Information given:
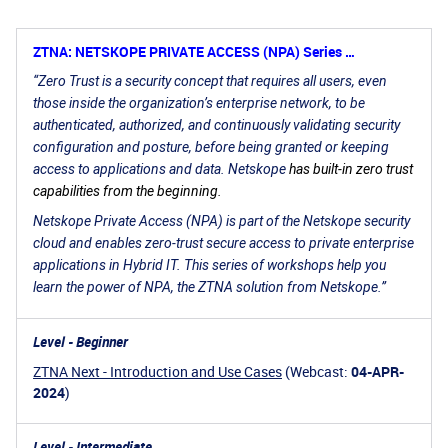
ZTNA: NETSKOPE PRIVATE ACCESS (NPA) Series …
“Zero Trust is a
security concept that requires all users, even
those inside the organization’s enterprise network, to be
authenticated, authorized, and continuously validating security
configuration and posture, before being granted or keeping
access to applications and data. Netskope
has built-in zero trust
capabilities from the beginning.
Netskope Private Access (NPA) is part of the Netskope security
cloud and enables zero-trust secure access to private enterprise
applications in Hybrid IT. This series of workshops help you
learn the power of NPA, the ZTNA solution from Netskope.”
Level - Beginner
ZTNA Next - Introduction and Use Cases
(Webcast:
04-APR-
2024
)
Level - Intermediate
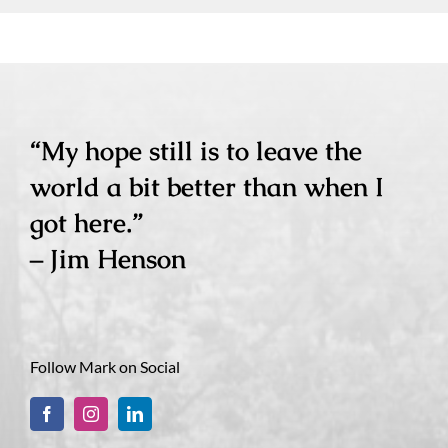
“My hope still is to leave the
world a bit better than when I
got here.”
– Jim Henson
Follow Mark on Social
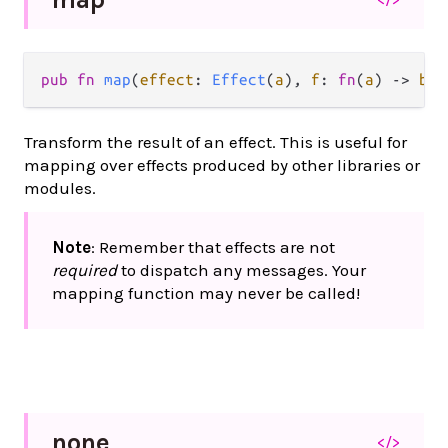
pub fn 
map
(
effect
: 
Effect
(
a
), 
f
: 
fn
(
a
) -> 
b
) 
Transform the result of an effect. This is useful for
mapping over effects produced by other libraries or
modules.
Note
: Remember that effects are not
required
to dispatch any messages. Your
mapping function may never be called!
none
</>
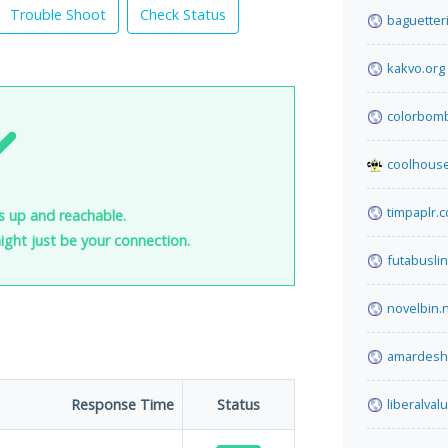
Trouble Shoot
Check Status
baguetteri
kakvo.org
colorbom
coolhous
timpaplr.
is up and reachable.
 might just be your connection.
futabusli
novelbin.
amardesh
Response Time
Status
liberalva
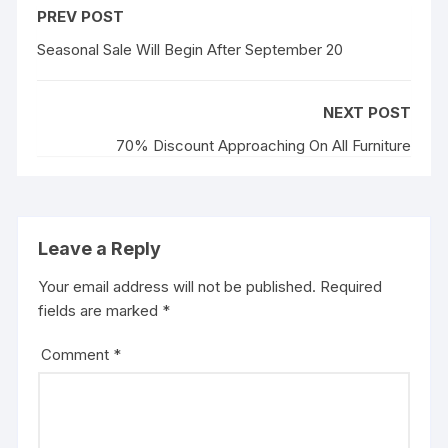
PREV POST
Seasonal Sale Will Begin After September 20
NEXT POST
70% Discount Approaching On All Furniture
Leave a Reply
Your email address will not be published.
Required
fields are marked
*
Comment
*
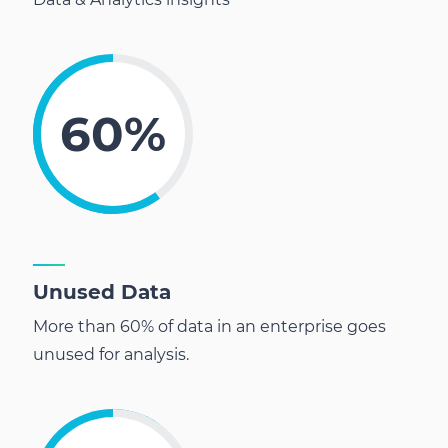
60%
Unused Data
More than 60% of data in an enterprise goes
unused for analysis.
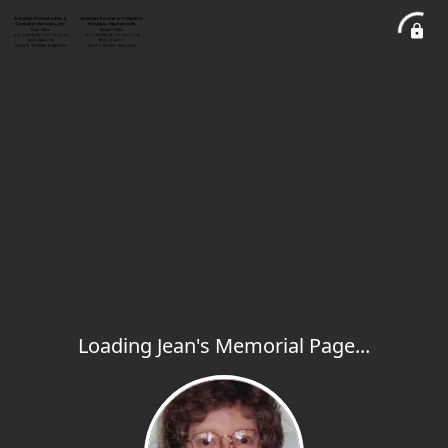
Loading Jean's Memorial Page...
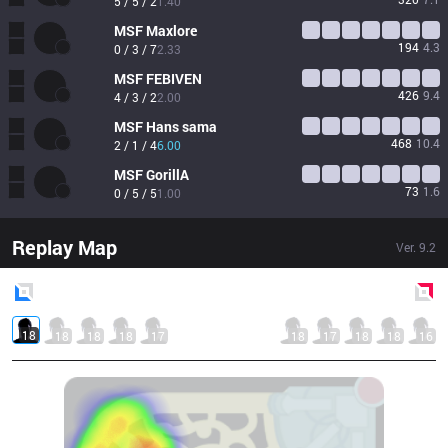
5 / 5 / 2
1.40
MSF
Maxlore
194
4.3
0 / 3 / 7
2.33
MSF
FEBIVEN
426
9.4
4 / 3 / 2
2.00
MSF
Hans sama
468
10.4
2 / 1 / 4
6.00
MSF
GorillA
73
1.6
0 / 5 / 5
1.00
Replay Map
Ver.
9.2
Blue
Side
Red
Side
18
18
18
18
17
18
17
18
18
16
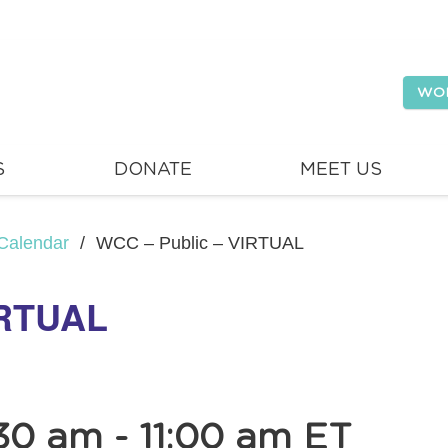
WO
S
DONATE
MEET US
Calendar
/
WCC – Public – VIRTUAL
IRTUAL
30 am
-
11:00 am
ET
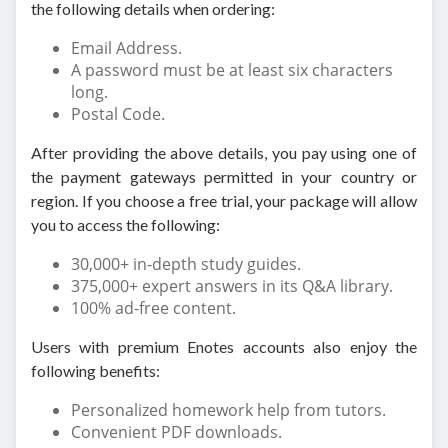
the following details when ordering:
Email Address.
A password must be at least six characters
long.
Postal Code.
After providing the above details, you pay using one of
the payment gateways permitted in your country or
region. If you choose a free trial, your package will allow
you to access the following:
30,000+ in-depth study guides.
375,000+ expert answers in its Q&A library.
100% ad-free content.
Users with premium Enotes accounts also enjoy the
following benefits:
Personalized homework help from tutors.
Convenient PDF downloads.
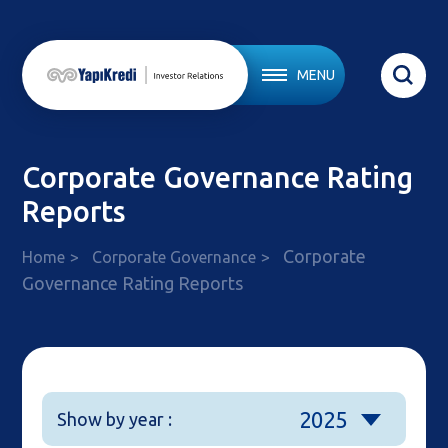
MENU
Corporate Governance Rating
Reports
Corporate
Home
Corporate Governance
Governance Rating Reports
2025
Show by year :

What the task asks: Among the lines of the data, which ones contain the word "Level"? Show them.

Answer for this exercise:
Level - Beginner
Level - Intermediate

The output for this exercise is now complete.